A medical solution aimed at malnourished children
First African study to restore gut flora in bid for better uptake of nutrients
Coming soon to a hospital near you: poop transplants to reset the bacterial balance in your gut.
It may not be the kind of thing people choose to discuss over the dinner table, but faecal transplants are gaining increasing acceptance as medical procedures as scientists learn more about the significance of the multitudes of bacteria inhabiting the human body.
There is growing evidence that many diseases are associated with an out-of-kilter gut microbiome. Injecting stool from a healthy donor into a patient’s digestive tract is an attempt to restore the good bugs and diminish or eliminate the bad. Faecal transplants have been so successful in combating Clostridium difficile — which causes severe diarrhoea — that they are included in the US guidelines for treating this life-threatening condition.
Scientists are now investigating the scope for using the procedure to treat other ailments, ranging from ulcerative colitis to multiple sclerosis.
There are dozens of faecal transplant trials under way around the world, and the first African study, called THRIVE, is set to begin at the Red Cross War Memorial Children’s Hospital in Cape Town in September. It is a collaborative effort between scientists at the University of Cape Town (UCT) and the US nonprofit stool bank OpenBiome.
The THRIVE (transfer of healthy gut flora for restoration of intestinal microbiota via enema) trial is a small phase 1 study that will investigate whether faecal transplants can help severely malnourished children who fail to develop even after their nutritional needs are met.
Globally, about 35% of children who have severe acute malnutrition fail standard therapy, which includes specially formulated high-calorie food, says UCT’s Shrish Budree, a research fellow at OpenBiome and one of the investigators on the trial.
"These kids don’t achieve their full growth potential and end up stunted, with an increased risk of infections and mortality," he says.
"In the longer term, they are likely to be less productive adults, which has bigger implications for society at large. There is currently no alternative for the kids who don’t respond to standard therapy."
Previous research has shown that children who have been severely malnourished sustain abnormal digestive tract bacteria even months after normal feeding resumes, suggesting that their altered gut flora prevent them from absorbing the nutrients they need to develop.

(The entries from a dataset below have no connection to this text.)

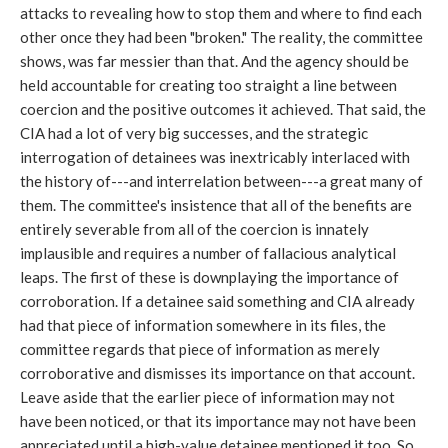
attacks to revealing how to stop them and where to find each
other once they had been "broken." The reality, the committee
shows, was far messier than that. And the agency should be
held accountable for creating too straight a line between
coercion and the positive outcomes it achieved. That said, the
CIA had a lot of very big successes, and the strategic
interrogation of detainees was inextricably interlaced with
the history of---and interrelation between---a great many of
them. The committee's insistence that all of the benefits are
entirely severable from all of the coercion is innately
implausible and requires a number of fallacious analytical
leaps. The first of these is downplaying the importance of
corroboration. If a detainee said something and CIA already
had that piece of information somewhere in its files, the
committee regards that piece of information as merely
corroborative and dismisses its importance on that account.
Leave aside that the earlier piece of information may not
have been noticed, or that its importance may not have been
appreciated until a high-value detainee mentioned it too. So,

The hope with the THRIVE study is that faecal transplants from carefully selected donors will change the bacterial balance in their guts for the better, enabling them to get all the benefits they need from their food.
In SA, there were more than 26,700 cases of severe childhood malnutrition in 2015
Given the scale of severe acute malnutrition, which affects 20-million children under the age of five worldwide each year and kills about a million of them, the study has a potential global impact.

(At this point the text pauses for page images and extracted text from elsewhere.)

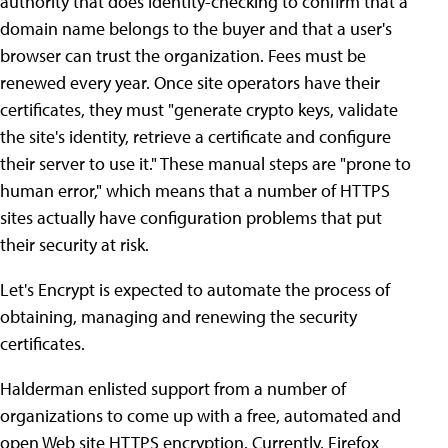
authority that does identity-checking to confirm that a
domain name belongs to the buyer and that a user's
browser can trust the organization. Fees must be
renewed every year. Once site operators have their
certificates, they must "generate crypto keys, validate
the site's identity, retrieve a certificate and configure
their server to use it." These manual steps are "prone to
human error," which means that a number of HTTPS
sites actually have configuration problems that put
their security at risk.
Let's Encrypt is expected to automate the process of
obtaining, managing and renewing the security
certificates.
Halderman enlisted support from a number of
organizations to come up with a free, automated and
open Web site HTTPS encryption. Currently, Firefox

In SA, there were more than 26,700 cases of severe childhood malnutrition in 2015, says Budree.
THRIVE has funding from the Bill & Melinda Gates Foundation, Child Relief International Foundation and The Thrasher Research Fund.
The trial, which has been approved by the SA Health Products Regulatory Authority, will enrol 20 children under the age of five, who will receive a single enema containing a slurry of donated stool provided by the Boston-based OpenBiome.
Donors have to be aged between 18 and 50 and are subjected to a battery of tests. Only 3% of them make the grade, says OpenBiome’s clinical programme director, Majdi Osman, the study’s principal investigator. Safety is paramount, he says, cautioning against anyone considering trying a DIY faecal transplant at home.
Potential donors are screened even more rigorously than blood donors, as they have to be clear of any health issues that have been linked to the gut microbiome, such as auto-immune disorders, Osman says.
While stool from US patients may not be ideal, it is not feasible to screen potential donors in SA at this stage as there is no infrastructure to do so, says Budree.
"There may be differences in diet between the US and SA that could mean the donor microbes don’t thrive after the transplant, but we don’t think there is any safety risk," Budree says. "We aim to have local donors in the next study we design."
The endgame of the research is to identify the strains of bacteria that are lacking in the children who fail to recover from malnutrition and those that are too abundant.
If the hypothesis that restoring the microbial health of these children holds true, the next step might be to culture the good bacteria and add them to a food that appeals to children, says Budree.